Elegy
Elegy
2002
screen print
Edition of 108
39 x 32 inches
Elegy is a 30 color screen print commissioned by Lincoln Center in 2002. The work is a reflection on the 9/11 attacks in New York. The edition is 108 plus 18 APs.
"Jules Olitski was born in Soviet Russia in 1922 and emigrated to the U.S. with his mother, Freida. In 1940, he was admitted to the National Academy of Design in New York City. In the evenings, he studied sculpture at the Beaux Arts Institute.
Olitski studied sculpture in 1947 under Chaim Gross (1902–1991) at the Educational Alliance, and two years later, moved to Paris on the G.I. Bill, where he studied with sculptor Ossip Zadkine (1890–1967), then at the Académie de la Grande Chaumière.

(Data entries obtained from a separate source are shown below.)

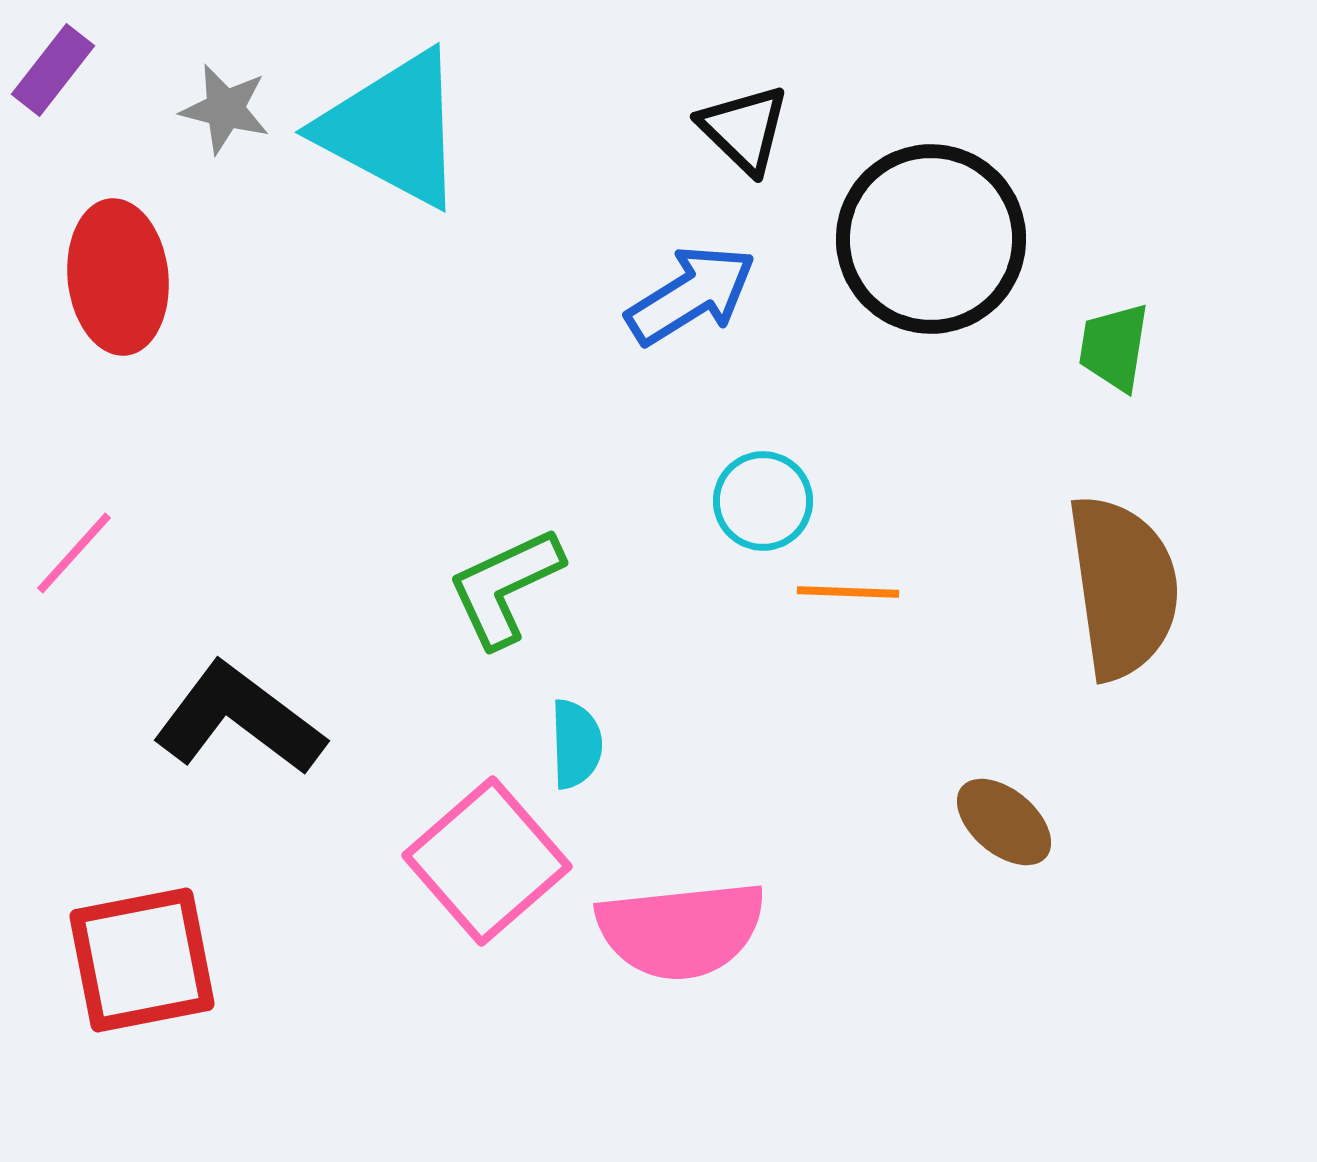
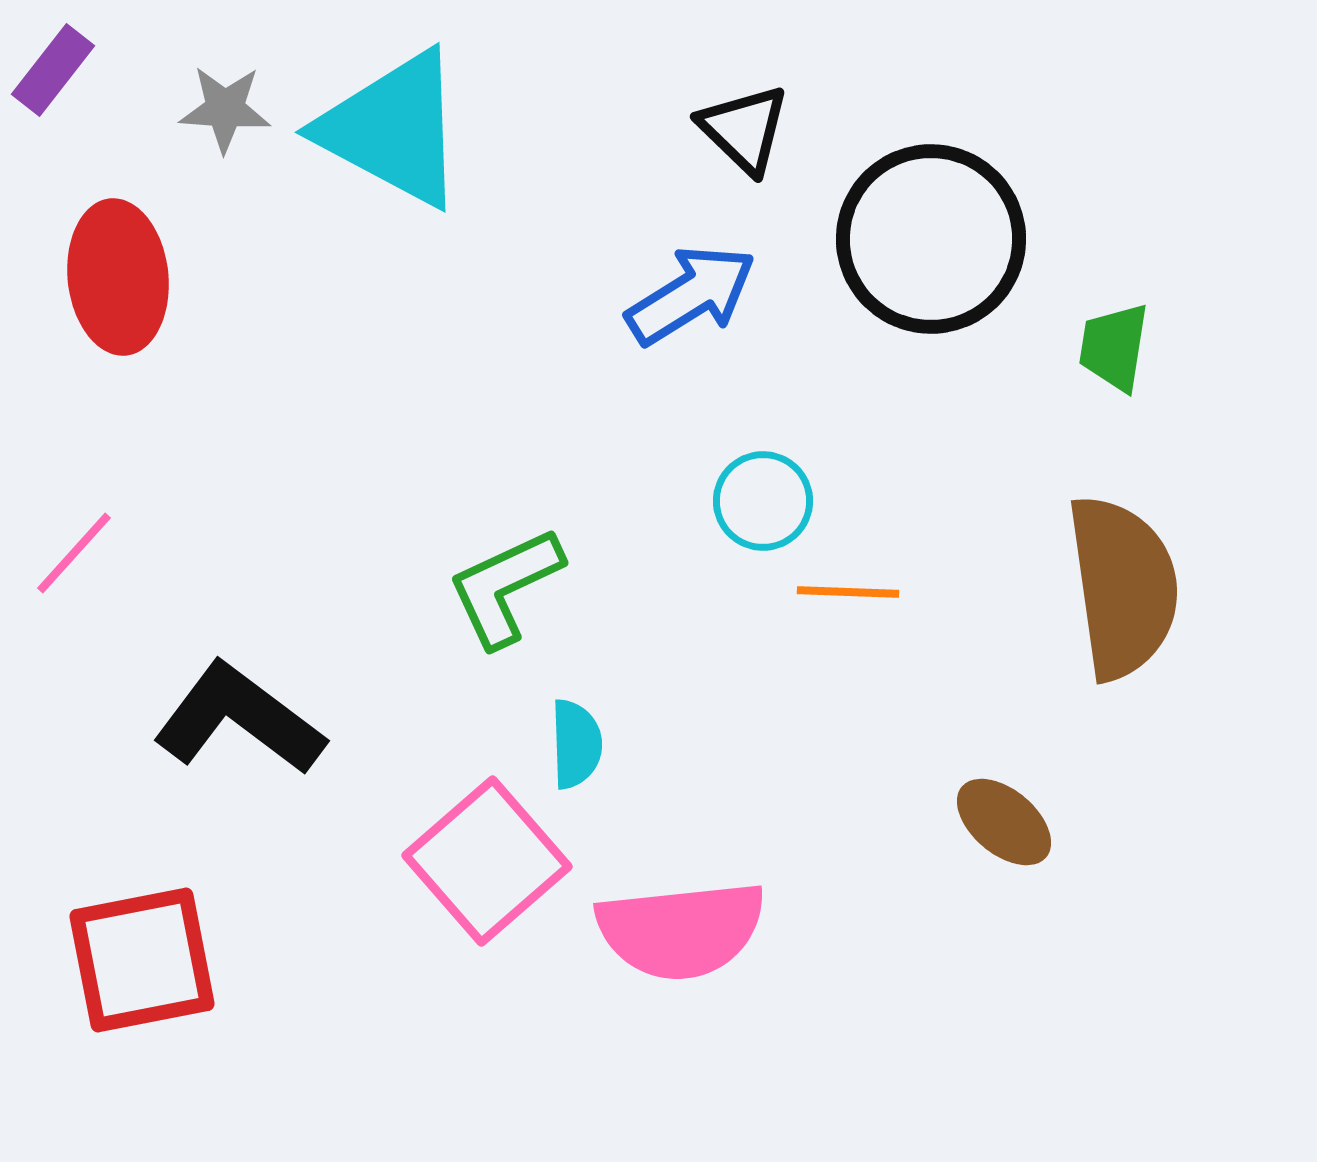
gray star: rotated 10 degrees counterclockwise
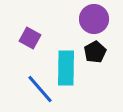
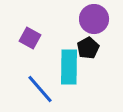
black pentagon: moved 7 px left, 4 px up
cyan rectangle: moved 3 px right, 1 px up
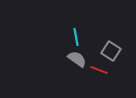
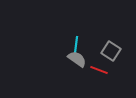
cyan line: moved 8 px down; rotated 18 degrees clockwise
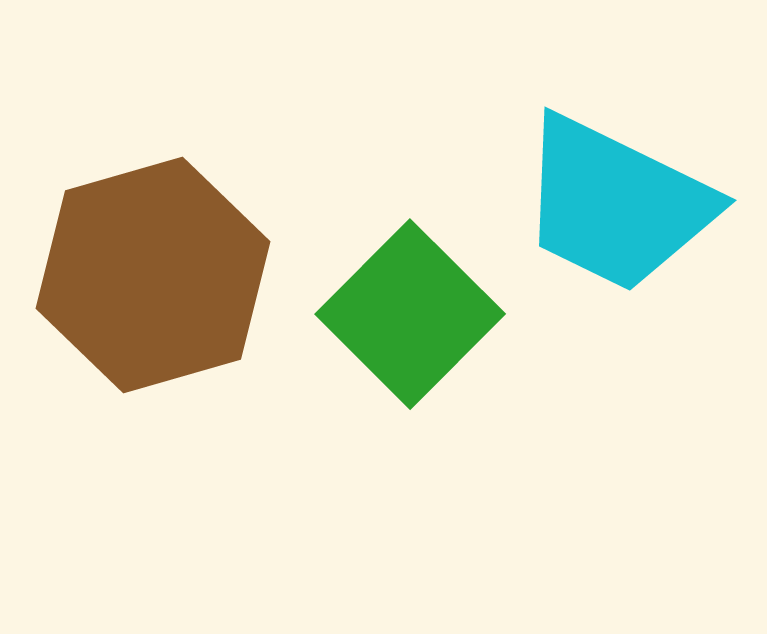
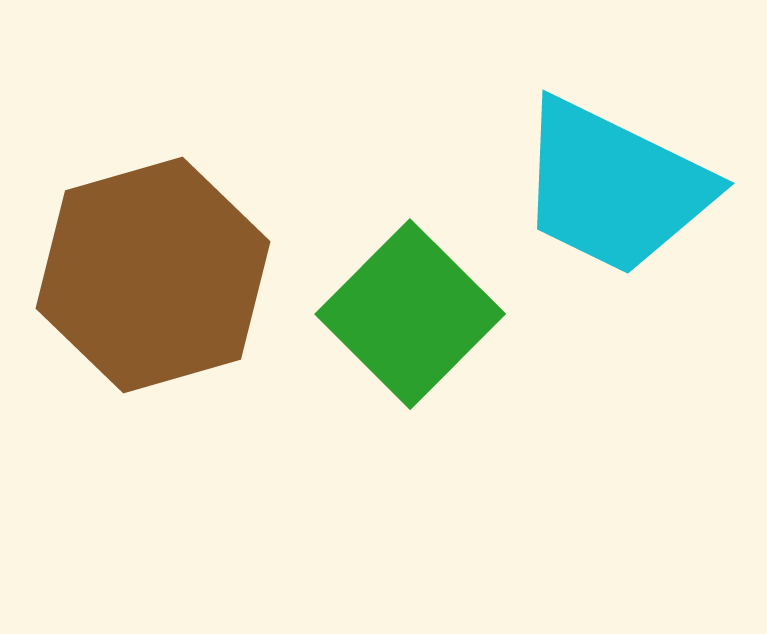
cyan trapezoid: moved 2 px left, 17 px up
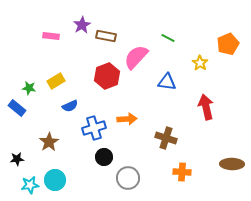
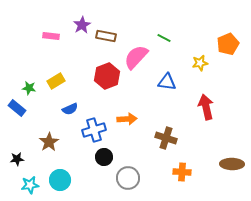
green line: moved 4 px left
yellow star: rotated 28 degrees clockwise
blue semicircle: moved 3 px down
blue cross: moved 2 px down
cyan circle: moved 5 px right
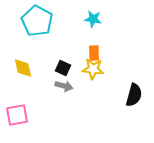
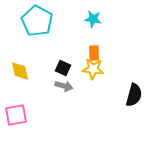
yellow diamond: moved 3 px left, 3 px down
pink square: moved 1 px left
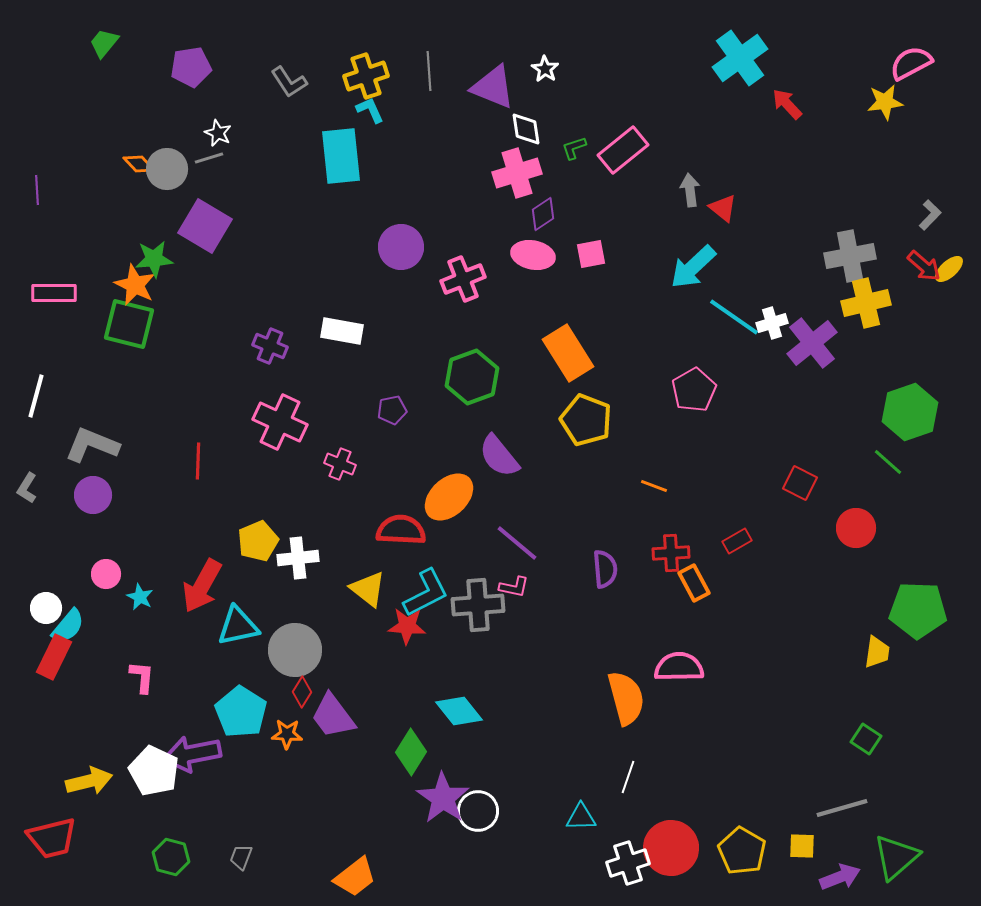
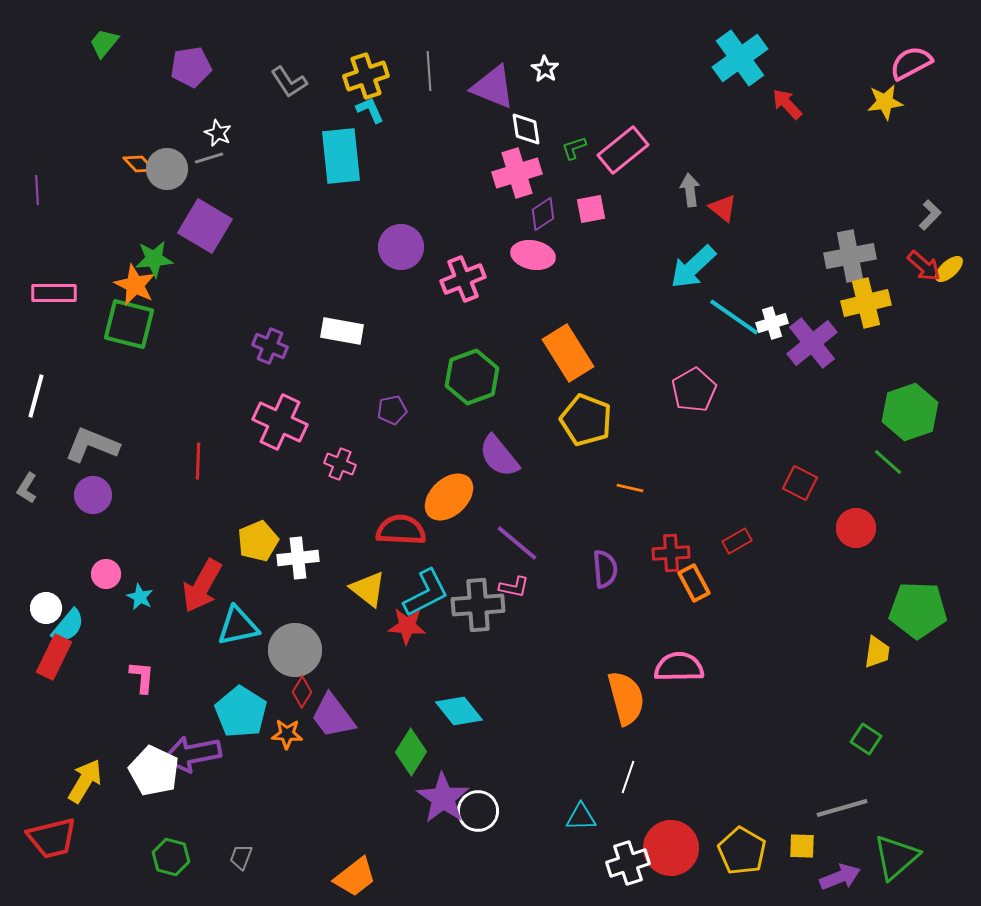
pink square at (591, 254): moved 45 px up
orange line at (654, 486): moved 24 px left, 2 px down; rotated 8 degrees counterclockwise
yellow arrow at (89, 781): moved 4 px left; rotated 45 degrees counterclockwise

In 1963, Olitski joined the faculty of Bennington College in Vermont, where painter Paul Feeley and sculptor Anthony Caro taught, and Kenneth Noland lectured. The following year, he was included in Post-Painterly Abstraction, an exhibition curated by Greenberg for the Los Angeles County Museum of Art.
Olitski’s “Curtain” paintings were showcased in Three American Painters: Kenneth Noland, Jules Olitski, Frank Stella, an exhibition curated by Michael Fried at Harvard’s Fogg Art Museum in 1965."
Note: The print comes unframed. Framed image is for reference only.